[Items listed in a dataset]
= Beginning of Section =
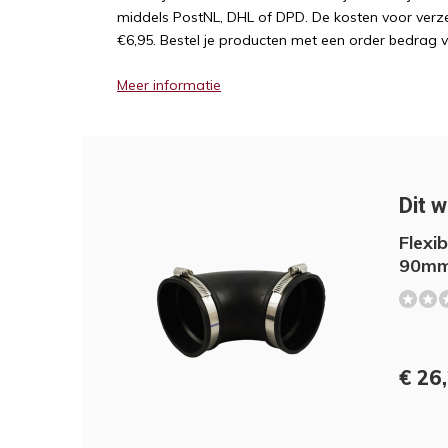
middels PostNL, DHL of DPD. De kosten voor verz
€6,95. Bestel je producten met een order bedrag 
Meer informatie
Dit w
Flexi
90m
€ 26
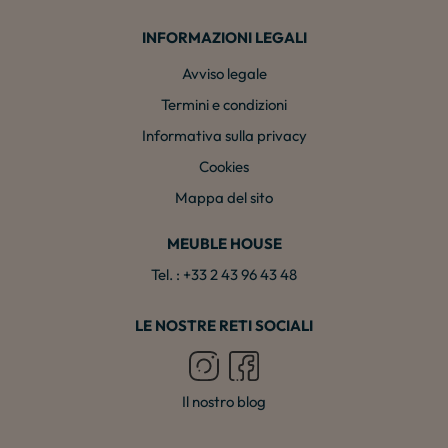
INFORMAZIONI LEGALI
Avviso legale
Termini e condizioni
Informativa sulla privacy
Cookies
Mappa del sito
MEUBLE HOUSE
Tel. : +33 2 43 96 43 48
LE NOSTRE RETI SOCIALI
Il nostro blog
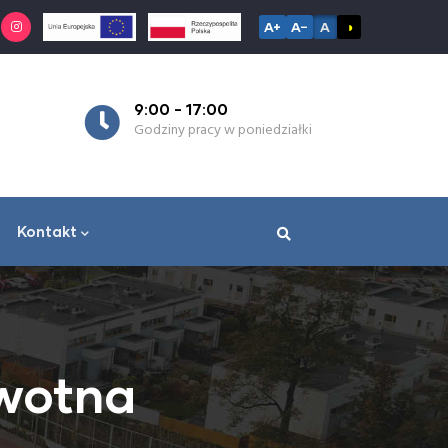
A+
A−
A
◑
9:00 - 17:00
7:
Godziny pracy w poniedziałki
Go
Kontakt
owotna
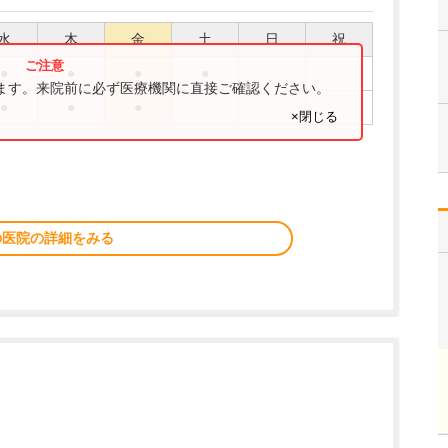
水
木
金
土
日
祝
●
●
●
●
ります。来院前に必ず医療機関に直接ご確認ください。
●
●
●
×閉じる
の医院の詳細をみる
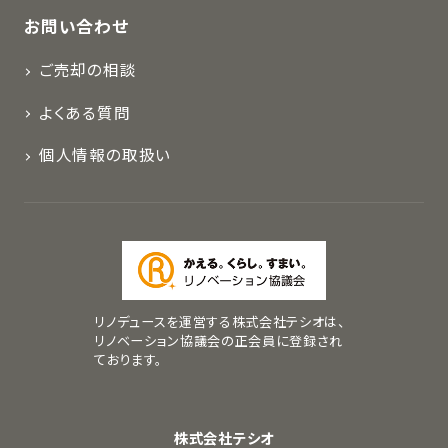
お問い合わせ
ご売却の相談
よくある質問
個人情報の取扱い
リノデュースを運営する株式会社テシオは、
リノベーション協議会の正会員に登録され
ております。
株式会社テシオ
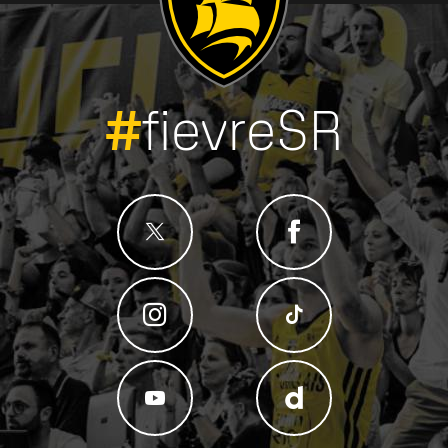
#
fievreSR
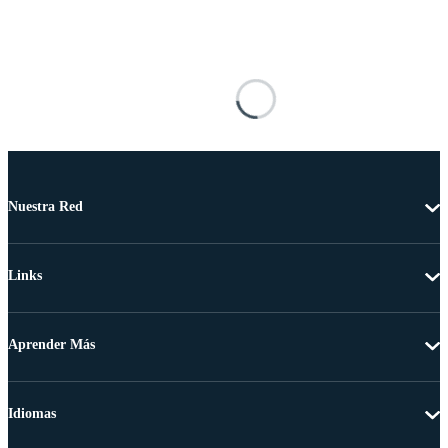
Nuestra Red
Links
Aprender Más
Idiomas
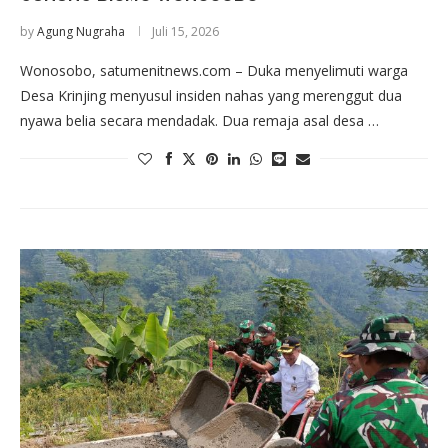
by
Agung Nugraha
Juli 15, 2026
Wonosobo, satumenitnews.com – Duka menyelimuti warga
Desa Krinjing menyusul insiden nahas yang merenggut dua
nyawa belia secara mendadak. Dua remaja asal desa …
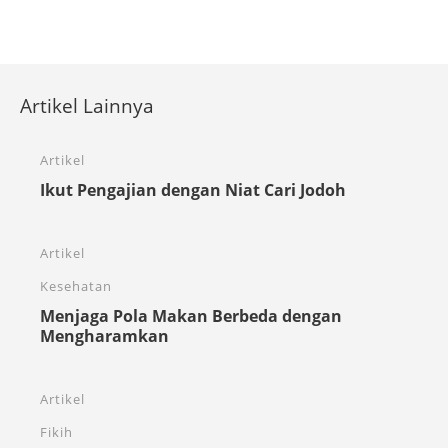
Artikel Lainnya
Artikel
Ikut Pengajian dengan Niat Cari Jodoh
Artikel
Kesehatan
Menjaga Pola Makan Berbeda dengan
Mengharamkan
Artikel
Fikih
= End of Section =
**Activity**
The records above, minus their pictures, are to be returned verbatim.

**Result below**
middels PostNL, DHL of DPD. De kosten voor verz
€6,95. Bestel je producten met een order bedrag 
Meer informatie
Dit w
Flexi
90m
€ 26
INFORMAZIONI LEGALI
Avviso legale
Termini e condizioni
Informativa sulla privacy
Cookies
Mappa del sito
MEUBLE HOUSE
Tel. : +33 2 43 96 43 48
LE NOSTRE RETI SOCIALI
Il nostro blog
A+
A−
A
◑
9:00 - 17:00
7:
Godziny pracy w poniedziałki
Go
Kontakt
owotna
水
木
金
土
日
祝
●
●
●
●
ります。来院前に必ず医療機関に直接ご確認ください。
●
●
●
×閉じる
の医院の詳細をみる
お問い合わせ
ご売却の相談
よくある質問
個人情報の取扱い
リノデュースを運営する株式会社テシオは、
リノベーション協議会の正会員に登録され
ております。
株式会社テシオ
#
fievreSR
Nuestra Red
Links
Aprender Más
Idiomas
by
Agung Nugraha
Juli 15, 2026
Wonosobo, satumenitnews.com – Duka menyelimuti warga
Desa Krinjing menyusul insiden nahas yang merenggut dua
nyawa belia secara mendadak. Dua remaja asal desa …
Artikel Lainnya
Artikel
Ikut Pengajian dengan Niat Cari Jodoh
Artikel
Kesehatan
Menjaga Pola Makan Berbeda dengan
Mengharamkan
Artikel
Fikih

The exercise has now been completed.